I thank Michael for the geometry lesson, then I half-ignore his pointed remark that this is geography, not geometry, instead staring across the water at an open field of black rock. It looks like a bubbling pan of burnt pudding, only frozen in time. "What happened there?" I point. Not even any grass grows.

"That would be geology." Michael crosses his arms. "Those are lava rocks."

My hand drops to my side. "Are we going over there?"

The river here has no rapids; it's just a placid, brown thing, but it stretches twice as far as the river by the castle.

"No." He starts walking, up the riverbank. "We're going to follow it for a while, then angle northeast, then take a passage up into the mountains."

This makes me sigh in relief. His mist bridge stretched across the river by the castle, but I don't know if he can make one across this distance--so I thought he was going to make us swim. Which I can't.

I jog after Michael, my sore legs and pulsing feet protesting. I would have blisters, but when we stopped for midday meal, also known as more rabbit jerky, I healed them. I also thought I healed my leg muscles and sore feet, but hardly any time later, they started hurting again. We haven't stopped for third meal yet, to give me time to figure out why.

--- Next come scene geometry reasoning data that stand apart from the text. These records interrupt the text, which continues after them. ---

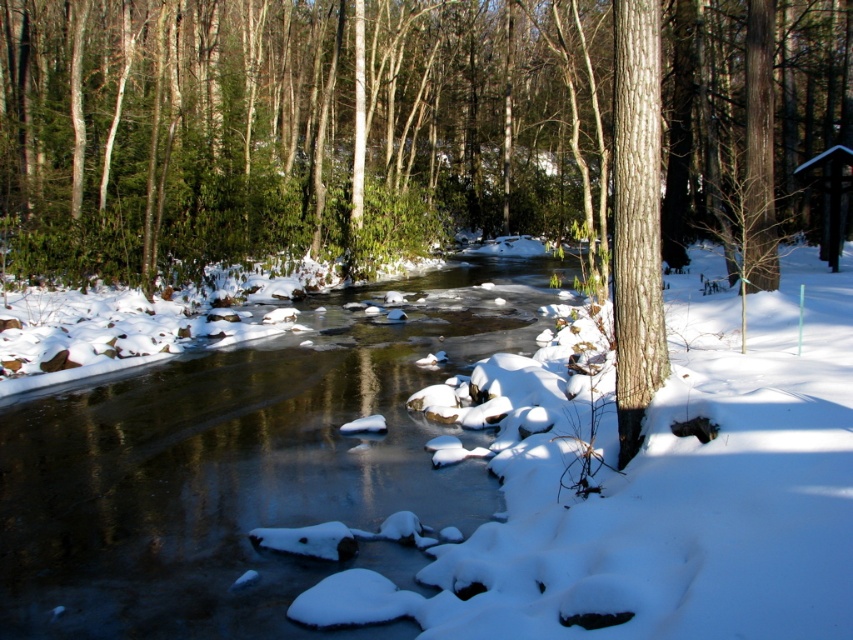 Which is below, clear ice stream at center or smooth brown bark at right?

clear ice stream at center is lower down.

Does clear ice stream at center have a lesser width compared to smooth brown bark at right?

In fact, clear ice stream at center might be wider than smooth brown bark at right.

Image resolution: width=853 pixels, height=640 pixels. In order to click on clear ice stream at center in this screenshot , I will do `click(244, 468)`. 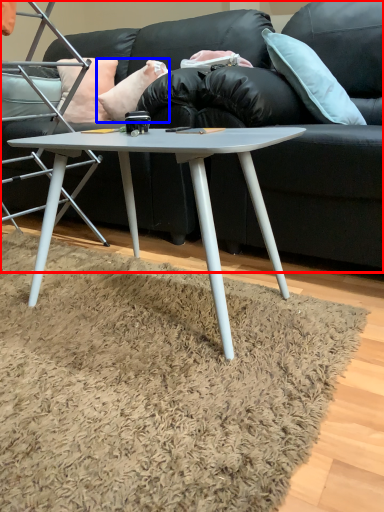 Question: Which object appears closest to the camera in this image, studio couch (highlighted by a red box) or pillow (highlighted by a blue box)?

Choices:
 (A) studio couch
 (B) pillow

Answer: (A) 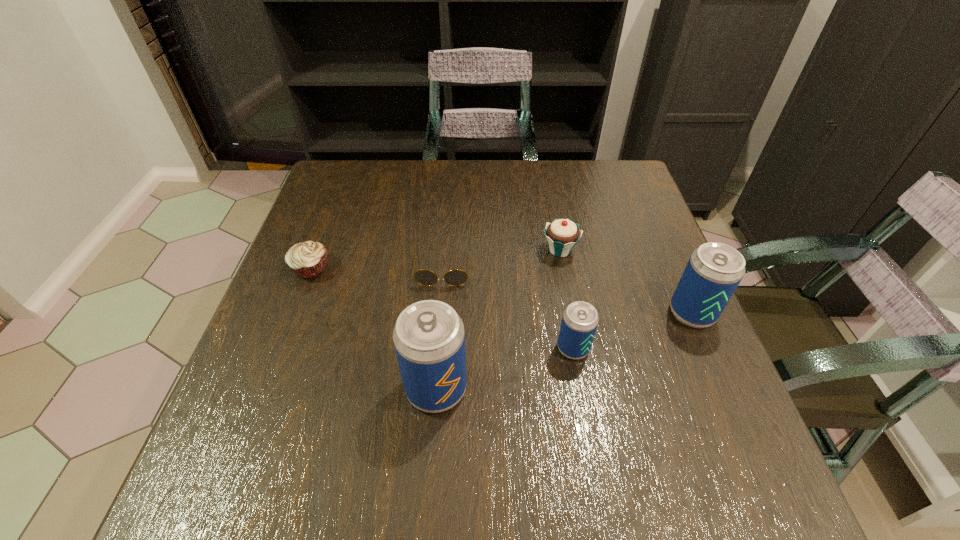 At what (x,y) coordinates should I click in order to perform the action: click on the nearest object. Please return your answer as a coordinate pair (x, y). The width and height of the screenshot is (960, 540). Looking at the image, I should click on (429, 338).

Locate an element on the screen. The width and height of the screenshot is (960, 540). the leftmost beer can is located at coordinates (429, 338).

I want to click on the third tallest object, so click(580, 319).

Where is `the second beer can from left to right`? This screenshot has height=540, width=960. the second beer can from left to right is located at coordinates (580, 319).

You are a GUI agent. You are given a task and a screenshot of the screen. Output one action in this format:
    pyautogui.click(x=<x>, y=<y>)
    Task: Click on the fourth farthest object
    The height and width of the screenshot is (540, 960).
    Given the screenshot: What is the action you would take?
    pyautogui.click(x=714, y=270)

The image size is (960, 540). In order to click on the rightmost object in this screenshot , I will do `click(714, 270)`.

At what (x,y) coordinates should I click in order to perform the action: click on the fourth tallest object. Please return your answer as a coordinate pair (x, y). The height and width of the screenshot is (540, 960). Looking at the image, I should click on [562, 234].

This screenshot has height=540, width=960. What are the coordinates of `the shortest object` in the screenshot? It's located at (456, 277).

I want to click on muffin, so click(308, 259).

This screenshot has width=960, height=540. I want to click on the second shortest object, so click(308, 259). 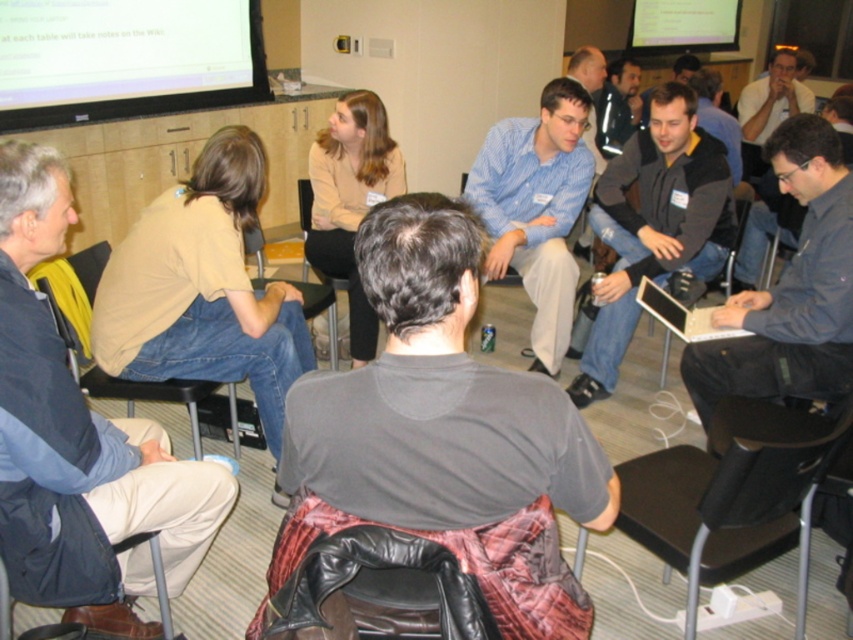 You are an attendee in the room and want to take a photo of both the matte black projector screen at upper left and the white glossy projector screen at upper center. Which one should you aim your camera towards first if you want to capture both in a single frame without moving your camera?

You should aim your camera towards the matte black projector screen at upper left first since it is positioned to the left of the white glossy projector screen at upper center, allowing both screens to be captured in a single frame without moving the camera. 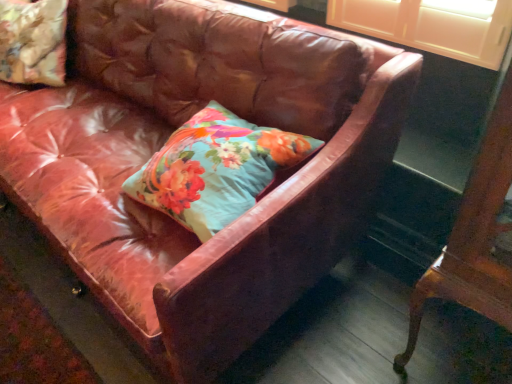 The height and width of the screenshot is (384, 512). I want to click on free point to the left of mahogany wood table at right, so click(x=362, y=344). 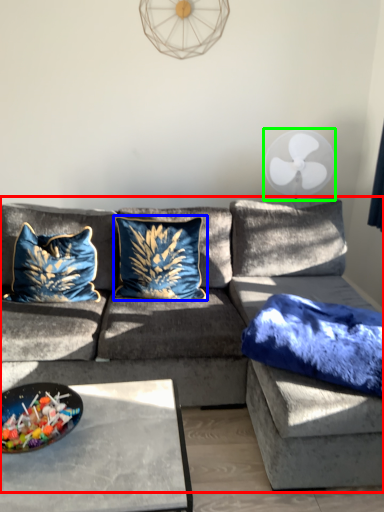 Question: Considering the real-world distances, which object is closest to studio couch (highlighted by a red box)? pillow (highlighted by a blue box) or mechanical fan (highlighted by a green box).

Choices:
 (A) pillow
 (B) mechanical fan

Answer: (A)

"It actually is geometry," I tell Michael, blood-stained sandals crunching through stubby brown grass, "we are walking in triangles to shortcut the squares."

He shakes his head, unkempt hair bouncing. "We're walking it. So it's geography."

"But without geometry, we wouldn't have taken the shortest path, and we would have followed the river in a giant rectangle. Or, three sides of a rectangle."

He huffs. "Then technically, we're not walking in a triangle either, we're walking three-fourths of a trapezoid."

I open my mouth. "But--" I stop. I don't know what to say to that.

"This is a stupid argument." He walks, faster than me, things inside his backpack clunking.

I jog and catch up. "It didn't have to be an argument."

"Whatever." He waves a hand.

I purse my lips. "Why are you annoyed all the time?"

He snorts, not looking at me. "I'm not annoyed. I'm just walking."

"You're not looking at me."

"Does me not looking at you imply I'm annoyed?"

"Yes." I nod. "Yes it does."

"Well, that's stupid." He keeps staring at the flat, grass-covered terrain before us. "I'm not annoyed at you. Happy?"

"I...guess?" I nearly trip over some pebbles, trying to keep up with his pace. "Never mind, no not really."

"Hmm." His hands curl around the backpack straps and he still just keeps walking, pulling ahead of me.

I stick my tongue out at his backside.

"Actually, I thought of a question." He glances back at me, briefly, faster than I can slurp my tongue back up. I wipe my lips. "How did you end up in that castle with a bunch of Night Warriors? With your light powers?"